В Японии дела обстояли схожим образом. 6 миллионов жителей страны, 200 тысяч жителей Нары — и хорошо, если 20 тысяч из последних могут воспринимать «китайскую науку» и адаптировать ее к местным условиям. Но именно они и «сделали погоду», эти двадцать тысяч образованных энтузиастов. При всей несвободе и бесправии народа культура в период Нара двигалась вперед.
Буддийские школы в жизни общества
Слово «секта» (оно часто встречается в соответственной научной литературе) в применении к религиозным направлениям отдает неприятным душком (так и хочется добавить — «тоталитарная»). Поэтому вернее и лучше говорить о направлениях или школах буддизма в Японии.

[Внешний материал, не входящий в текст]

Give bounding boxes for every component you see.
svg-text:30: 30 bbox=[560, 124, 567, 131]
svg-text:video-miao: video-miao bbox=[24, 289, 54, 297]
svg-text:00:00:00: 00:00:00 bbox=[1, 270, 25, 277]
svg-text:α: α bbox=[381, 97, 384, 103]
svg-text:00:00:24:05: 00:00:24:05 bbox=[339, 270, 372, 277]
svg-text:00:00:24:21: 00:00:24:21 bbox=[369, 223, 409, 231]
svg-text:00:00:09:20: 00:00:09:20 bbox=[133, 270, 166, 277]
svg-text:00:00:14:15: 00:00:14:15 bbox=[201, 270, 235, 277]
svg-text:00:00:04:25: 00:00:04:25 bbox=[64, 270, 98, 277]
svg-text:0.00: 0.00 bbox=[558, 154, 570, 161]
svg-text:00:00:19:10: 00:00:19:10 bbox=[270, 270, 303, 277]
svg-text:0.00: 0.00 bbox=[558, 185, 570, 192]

А школ этих к VIII веку уже оказалось несколько.
Можно коротко перечислить их по работе Дж.Б. Сэнсома.
Шесть школ буддизма, действовавших в Японии периода Нара, ведут происхождение от действовавших на континенте. Скорее, это не противоборствующие направления, а вариации буддизма.

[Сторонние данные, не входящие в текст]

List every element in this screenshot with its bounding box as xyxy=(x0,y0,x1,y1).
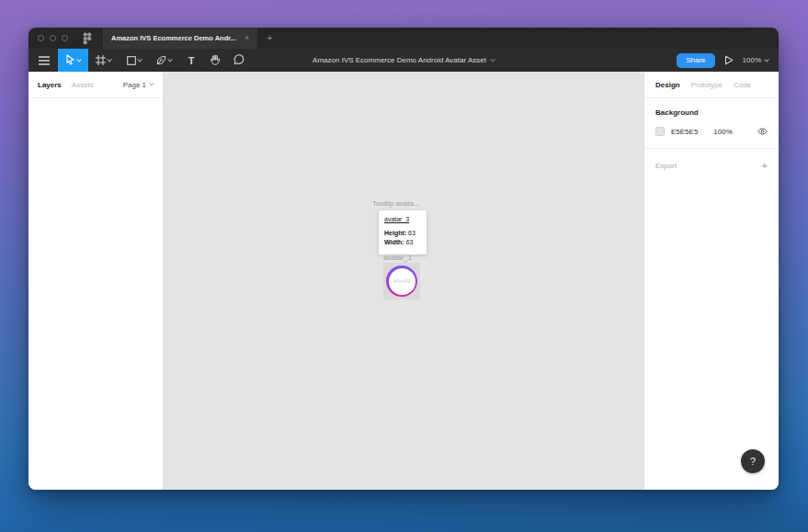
tooltip-dimensions: Height: 63 Width: 63 xyxy=(384,229,421,247)
avatar-size-text: 49×49 xyxy=(393,278,410,284)
minimize-window-button[interactable] xyxy=(50,35,56,41)
chevron-down-icon xyxy=(490,56,495,62)
page-selector-label: Page 1 xyxy=(123,81,146,89)
traffic-lights xyxy=(38,35,68,41)
tab-assets[interactable]: Assets xyxy=(72,81,94,89)
document-tab-title: Amazon IVS Ecommerce Demo Andr... xyxy=(111,34,236,42)
pen-icon xyxy=(156,52,166,69)
background-color-hex[interactable]: E5E5E5 xyxy=(671,128,698,136)
background-color-row[interactable]: E5E5E5 100% xyxy=(655,127,768,136)
cursor-icon xyxy=(65,52,75,69)
chevron-down-icon[interactable] xyxy=(167,56,173,62)
tab-layers[interactable]: Layers xyxy=(38,81,62,89)
design-canvas[interactable]: Tooltip avata... avatar_3 Height: 63 Wid… xyxy=(164,72,643,490)
main-toolbar: T Amazon IVS Ecommerce Demo Android Avat… xyxy=(28,49,779,72)
frame-tool-button[interactable] xyxy=(88,49,119,72)
window-tab-bar: Amazon IVS Ecommerce Demo Andr... × + xyxy=(28,28,779,49)
avatar-gradient-ring: 49×49 xyxy=(386,266,417,297)
page-selector[interactable]: Page 1 xyxy=(123,81,154,89)
left-sidebar: Layers Assets Page 1 xyxy=(28,72,164,490)
comment-bubble-icon xyxy=(233,52,245,69)
frame-icon xyxy=(96,52,106,69)
hamburger-icon xyxy=(39,52,50,69)
tooltip-height-row: Height: 63 xyxy=(384,229,421,238)
avatar-frame[interactable]: 49×49 xyxy=(383,263,420,300)
tooltip-width-label: Width: xyxy=(384,239,404,245)
zoom-level-value: 100% xyxy=(743,56,761,64)
share-button[interactable]: Share xyxy=(677,53,714,68)
figma-logo-icon xyxy=(83,32,92,45)
right-sidebar: Design Prototype Code Background E5E5E5 … xyxy=(643,72,779,490)
chevron-down-icon[interactable] xyxy=(76,56,82,62)
chevron-down-icon[interactable] xyxy=(137,56,142,62)
export-section: Export + xyxy=(644,149,779,183)
hand-icon xyxy=(210,52,221,69)
tab-prototype[interactable]: Prototype xyxy=(691,81,723,89)
visibility-eye-icon[interactable] xyxy=(757,128,768,135)
help-button[interactable]: ? xyxy=(741,449,765,473)
chevron-down-icon xyxy=(764,56,769,62)
toolbar-right-group: Share 100% xyxy=(677,52,779,69)
close-window-button[interactable] xyxy=(38,35,44,41)
export-section-title: Export xyxy=(655,162,677,170)
rectangle-icon xyxy=(127,52,136,69)
tooltip-component[interactable]: avatar_3 Height: 63 Width: 63 xyxy=(379,210,427,255)
main-area: Layers Assets Page 1 Tooltip avata... av… xyxy=(28,72,779,490)
avatar-frame-name-label[interactable]: avatar_1 xyxy=(383,254,412,262)
background-opacity[interactable]: 100% xyxy=(713,128,732,136)
main-menu-button[interactable] xyxy=(30,49,58,72)
left-sidebar-header: Layers Assets Page 1 xyxy=(28,72,163,98)
avatar-placeholder: 49×49 xyxy=(389,268,415,295)
pen-tool-button[interactable] xyxy=(149,49,179,72)
background-section-title: Background xyxy=(655,108,768,117)
background-section: Background E5E5E5 100% xyxy=(644,98,779,149)
present-button[interactable] xyxy=(724,52,734,69)
hand-tool-button[interactable] xyxy=(203,49,227,72)
move-tool-button[interactable] xyxy=(58,49,88,72)
shape-tool-button[interactable] xyxy=(119,49,149,72)
zoom-window-button[interactable] xyxy=(62,35,68,41)
document-title-menu[interactable]: Amazon IVS Ecommerce Demo Android Avatar… xyxy=(313,49,495,72)
tooltip-avatar-link: avatar_3 xyxy=(384,216,421,222)
text-tool-button[interactable]: T xyxy=(179,49,203,72)
document-title: Amazon IVS Ecommerce Demo Android Avatar… xyxy=(313,56,486,64)
tab-close-icon[interactable]: × xyxy=(245,34,249,42)
comment-tool-button[interactable] xyxy=(227,49,251,72)
tooltip-width-value: 63 xyxy=(406,239,414,245)
tooltip-height-value: 63 xyxy=(408,230,415,236)
new-tab-button[interactable]: + xyxy=(267,33,272,43)
chevron-down-icon xyxy=(149,81,154,86)
frame-name-label[interactable]: Tooltip avata... xyxy=(372,199,420,208)
export-add-button[interactable]: + xyxy=(762,161,768,171)
zoom-level-menu[interactable]: 100% xyxy=(743,56,768,64)
right-sidebar-tabs: Design Prototype Code xyxy=(644,72,779,98)
tab-design[interactable]: Design xyxy=(655,81,680,89)
color-swatch[interactable] xyxy=(655,127,665,136)
tab-code[interactable]: Code xyxy=(734,81,751,89)
tooltip-height-label: Height: xyxy=(384,230,406,236)
chevron-down-icon[interactable] xyxy=(107,56,112,62)
text-tool-icon: T xyxy=(188,55,195,66)
tooltip-width-row: Width: 63 xyxy=(384,238,421,247)
document-tab[interactable]: Amazon IVS Ecommerce Demo Andr... × xyxy=(103,28,257,49)
figma-window: Amazon IVS Ecommerce Demo Andr... × + xyxy=(28,28,779,490)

Санрон («школа Трех трактатов») была основана в 625 г. корейским монахом Пиквапом. Он был направлен в Японию ваном Когурё в очередной период дружбы. Санрон возвысилась еще в VII в., и философия буддизма развивалась в Японии во многом благодаря этому направлению и проповедям богословов, принадлежащих к нему.
Вскоре появилась вторая школа, Дзёдзицу. На сей раз — из дружественно-враждебного княжества Пэкче. Видимо, отличий с первой школой, кроме места происхождения, было мало, поскольку через некоторое время оба направления слились.
Учение Санрон действительно основано на трех трактатах, в том числе, на трудах Нагарджуны, работавшего в русле философии северной ветви буддизма. Он доказывал принцип суетности, нереальности происходящего, был убежден, что все явления мира нереальны и не существуют обособленно друг от друга.
Такие построения были слишком сложны для японцев того времени, которым гораздо более привлекательными казались обряды и чтение сутр (это стало для многих из них некоей разновидностью магии). Поэтому в эпоху Нара Санрон утратила большую часть привлекательности.
Третья школа — Хоссо. Вот она происходит уже из Китая, хотя ее основателем стал монах Досё, учившийся в этой стране. Основа ее учения — труды Сюань Цзана, утверждавшего, что реальность — это единственное сознание. Учение Сюань Цзана, базировавшееся на изучении санскритских буддийских трактатов, считалось совершенным и в Китае. Ведущую роль в буддийской теологии в Японии к эпохе Нара играла именно эта школа, имевшая собственные монастыри. К слову сказать, монастырь Хорюдзи, о котором уже говорилось, первоначально находился под контролем Сапрон, но затем стал важнейшим центром школы Хоссо.